14 January 2022, 07:45 WIB

Kasus Omicron belum Ditemukan di Kalteng


Surya Sriyanti | Nusantara

KEPALA Dinas Kesehatan Kalteng Suyuti Syamsul mengatakan bahwa hingga saat ini Kalteng masih terkendali dan belum ditemukan kasus omicron.

''Dan apapun bentuk varian covid-19 yang penularan melalui pernapasan, sebetulnya dapat ditangkal dengan penggunaan protokol kesehatan yang ketat,'' ujarnya, Jumat (14/1).

Menurut Suyuti, saat ini penerapan prokes oleh masyarakat semakin longgar. Untuk itu dirinya berharap agar masyarakat mau menerapkan protokol kesehatan sebagai kebiasaan sehari- hari agar terhindar dari virus covid-19 apapun jenisnya.

''Untuk capaian vaksin di Kalteng, vaksin 1  sudah mencapai 82%, dan vaksin 2 sudah mencapai 42%,'' jelas dia.

Selain itu, langkah-langkah menghadapi varian omicron belajar dari varian Delta, Pemprov Kalteng sudah mempersiapkan 1.627 ruang isolasi, 650 tabung oksigen dan ketersediaan obat-obatan. ''Kami juga mempersilahkan daerah kabupaten/kota yang memenuhi syrakat 
untuk melakukan vaksin booster,'' tutur dia.

Dan untuk kabupaten/kota yang belum memenuhi syarat hanya boleh memberikan vaksin booster bagi lansia.

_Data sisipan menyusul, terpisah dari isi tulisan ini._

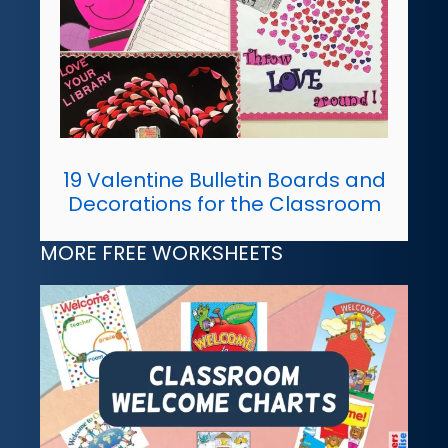
19 Valentine Bulletin Boards and
Decorations for the Classroom
MORE FREE WORKSHEETS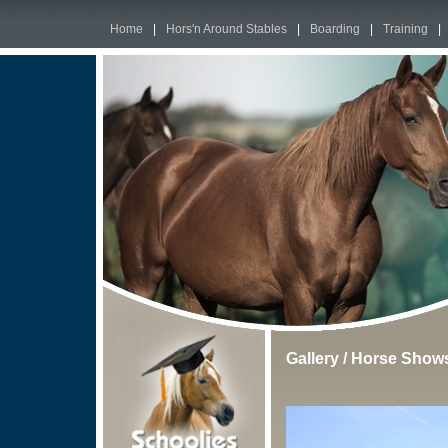
Home
|
Hors'n Around Stables
|
Boarding
|
Training
|
Gallery
/
Horse Show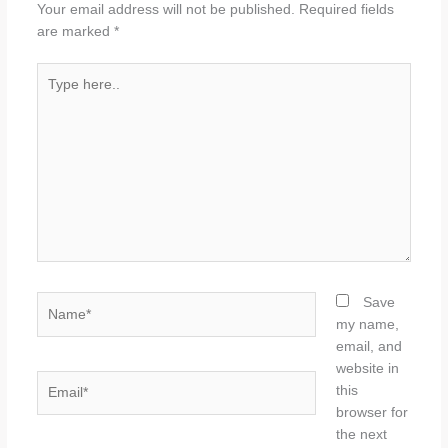
Your email address will not be published.
Required fields
are marked
*
Type
here..
Name*
Save
my name,
email, and
website in
Email*
this
browser for
the next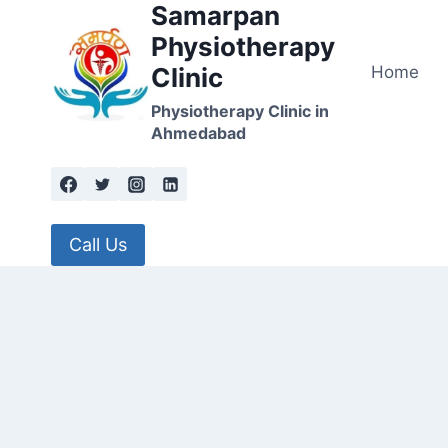
Samarpan
Skip
to
Physiotherapy
content
Home
Clinic
Physiotherapy Clinic in
Ahmedabad
Call Us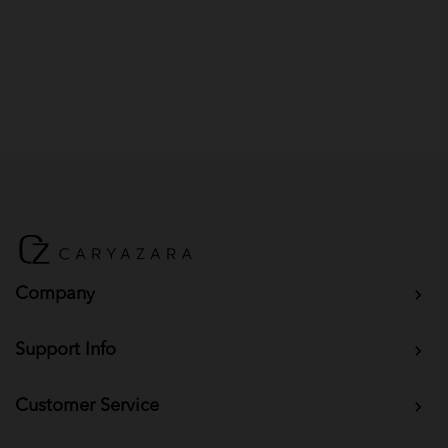
Company
Support Info
Customer Service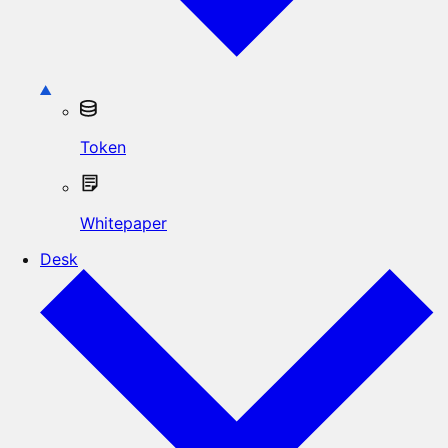
Token
Whitepaper
Desk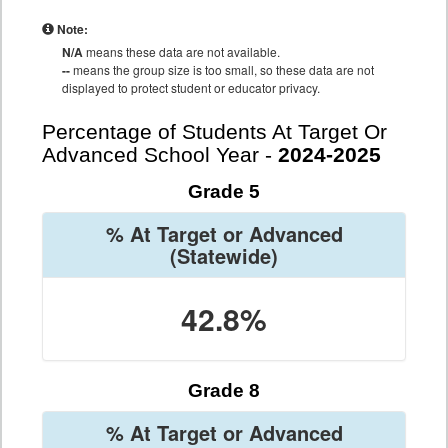
Note:
N/A
means these data are not available.
--
means the group size is too small, so these data are not
displayed to protect student or educator privacy.
Percentage of Students At Target Or
Advanced School Year -
2024-2025
Grade 5
% At Target or Advanced
(Statewide)
42.8%
Grade 8
% At Target or Advanced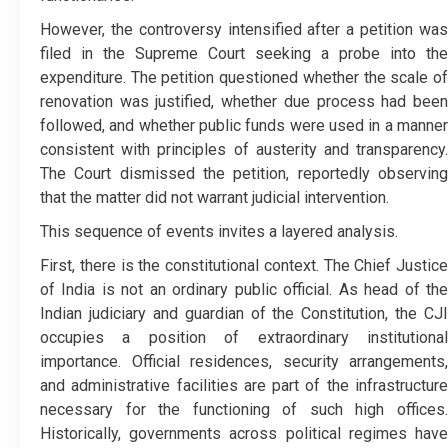
However, the controversy intensified after a petition was
filed in the Supreme Court seeking a probe into the
expenditure. The petition questioned whether the scale of
renovation was justified, whether due process had been
followed, and whether public funds were used in a manner
consistent with principles of austerity and transparency.
The Court dismissed the petition, reportedly observing
that the matter did not warrant judicial intervention.
This sequence of events invites a layered analysis.
First, there is the constitutional context. The Chief Justice
of India is not an ordinary public official. As head of the
Indian judiciary and guardian of the Constitution, the CJI
occupies a position of extraordinary institutional
importance. Official residences, security arrangements,
and administrative facilities are part of the infrastructure
necessary for the functioning of such high offices.
Historically, governments across political regimes have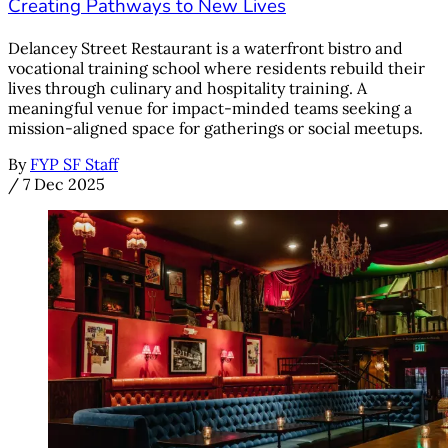
Creating Pathways to New Lives
Delancey Street Restaurant is a waterfront bistro and
vocational training school where residents rebuild their
lives through culinary and hospitality training. A
meaningful venue for impact-minded teams seeking a
mission-aligned space for gatherings or social meetups.
By
FYP SF Staff
/
7 Dec 2025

Sementara itu Gubenur Kalteng H. Sugianto Sabran menerbitkan Surat Keputusan (SK) Gubernur Kalteng Nomor: 188.44/3/2022 tanggal 7 Januari 2022 tentang Perpanjangan Kelima Status Tanggap Darurat Bencana Pandemi Covid-19 di Wilayah Provinsi Kalteng.

Keputusan-keputusan tersebut didasarkan pada kondisi faktual bahwa pandemi covid-19 belum berakhir dan bahkan dalam beberapa hari terakhir, terjadi kenaikan kasus harian covid-19 yang disebabkan oleh varian omicron di Indonesia.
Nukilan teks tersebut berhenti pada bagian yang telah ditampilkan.